Problem to work on
Set the records down again. Match every line exactly.
Top of Records for this task
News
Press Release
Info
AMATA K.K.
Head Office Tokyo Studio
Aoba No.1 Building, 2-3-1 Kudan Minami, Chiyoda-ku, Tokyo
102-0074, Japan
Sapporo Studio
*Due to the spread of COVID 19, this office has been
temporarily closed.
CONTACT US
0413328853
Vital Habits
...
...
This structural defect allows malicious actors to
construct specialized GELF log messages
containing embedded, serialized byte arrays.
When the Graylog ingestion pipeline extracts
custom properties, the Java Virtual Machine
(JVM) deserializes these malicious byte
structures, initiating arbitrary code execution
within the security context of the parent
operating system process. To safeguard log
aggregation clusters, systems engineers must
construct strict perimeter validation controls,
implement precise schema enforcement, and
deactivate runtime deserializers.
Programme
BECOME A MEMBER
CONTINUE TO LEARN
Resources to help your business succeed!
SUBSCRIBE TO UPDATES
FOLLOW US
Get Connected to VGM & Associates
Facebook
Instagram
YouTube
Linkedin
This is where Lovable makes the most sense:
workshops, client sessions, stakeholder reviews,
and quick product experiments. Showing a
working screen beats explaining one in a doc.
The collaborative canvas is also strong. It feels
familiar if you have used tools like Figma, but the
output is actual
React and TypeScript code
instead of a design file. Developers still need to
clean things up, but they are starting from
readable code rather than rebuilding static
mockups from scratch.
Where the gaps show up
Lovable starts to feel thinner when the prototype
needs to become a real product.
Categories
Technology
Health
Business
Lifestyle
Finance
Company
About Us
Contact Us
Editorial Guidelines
Bottom of Records for this task
Output of the exercise
News
Press Release
Info
AMATA K.K.
Head Office Tokyo Studio
Aoba No.1 Building, 2-3-1 Kudan Minami, Chiyoda-ku, Tokyo
102-0074, Japan
Sapporo Studio
*Due to the spread of COVID 19, this office has been
temporarily closed.
CONTACT US
0413328853
Vital Habits
...
...
This structural defect allows malicious actors to
construct specialized GELF log messages
containing embedded, serialized byte arrays.
When the Graylog ingestion pipeline extracts
custom properties, the Java Virtual Machine
(JVM) deserializes these malicious byte
structures, initiating arbitrary code execution
within the security context of the parent
operating system process. To safeguard log
aggregation clusters, systems engineers must
construct strict perimeter validation controls,
implement precise schema enforcement, and
deactivate runtime deserializers.
Programme
BECOME A MEMBER
CONTINUE TO LEARN
Resources to help your business succeed!
SUBSCRIBE TO UPDATES
FOLLOW US
Get Connected to VGM & Associates
Facebook
Instagram
YouTube
Linkedin
This is where Lovable makes the most sense:
workshops, client sessions, stakeholder reviews,
and quick product experiments. Showing a
working screen beats explaining one in a doc.
The collaborative canvas is also strong. It feels
familiar if you have used tools like Figma, but the
output is actual
React and TypeScript code
instead of a design file. Developers still need to
clean things up, but they are starting from
readable code rather than rebuilding static
mockups from scratch.
Where the gaps show up
Lovable starts to feel thinner when the prototype
needs to become a real product.
Categories
Technology
Health
Business
Lifestyle
Finance
Company
About Us
Contact Us
Editorial Guidelines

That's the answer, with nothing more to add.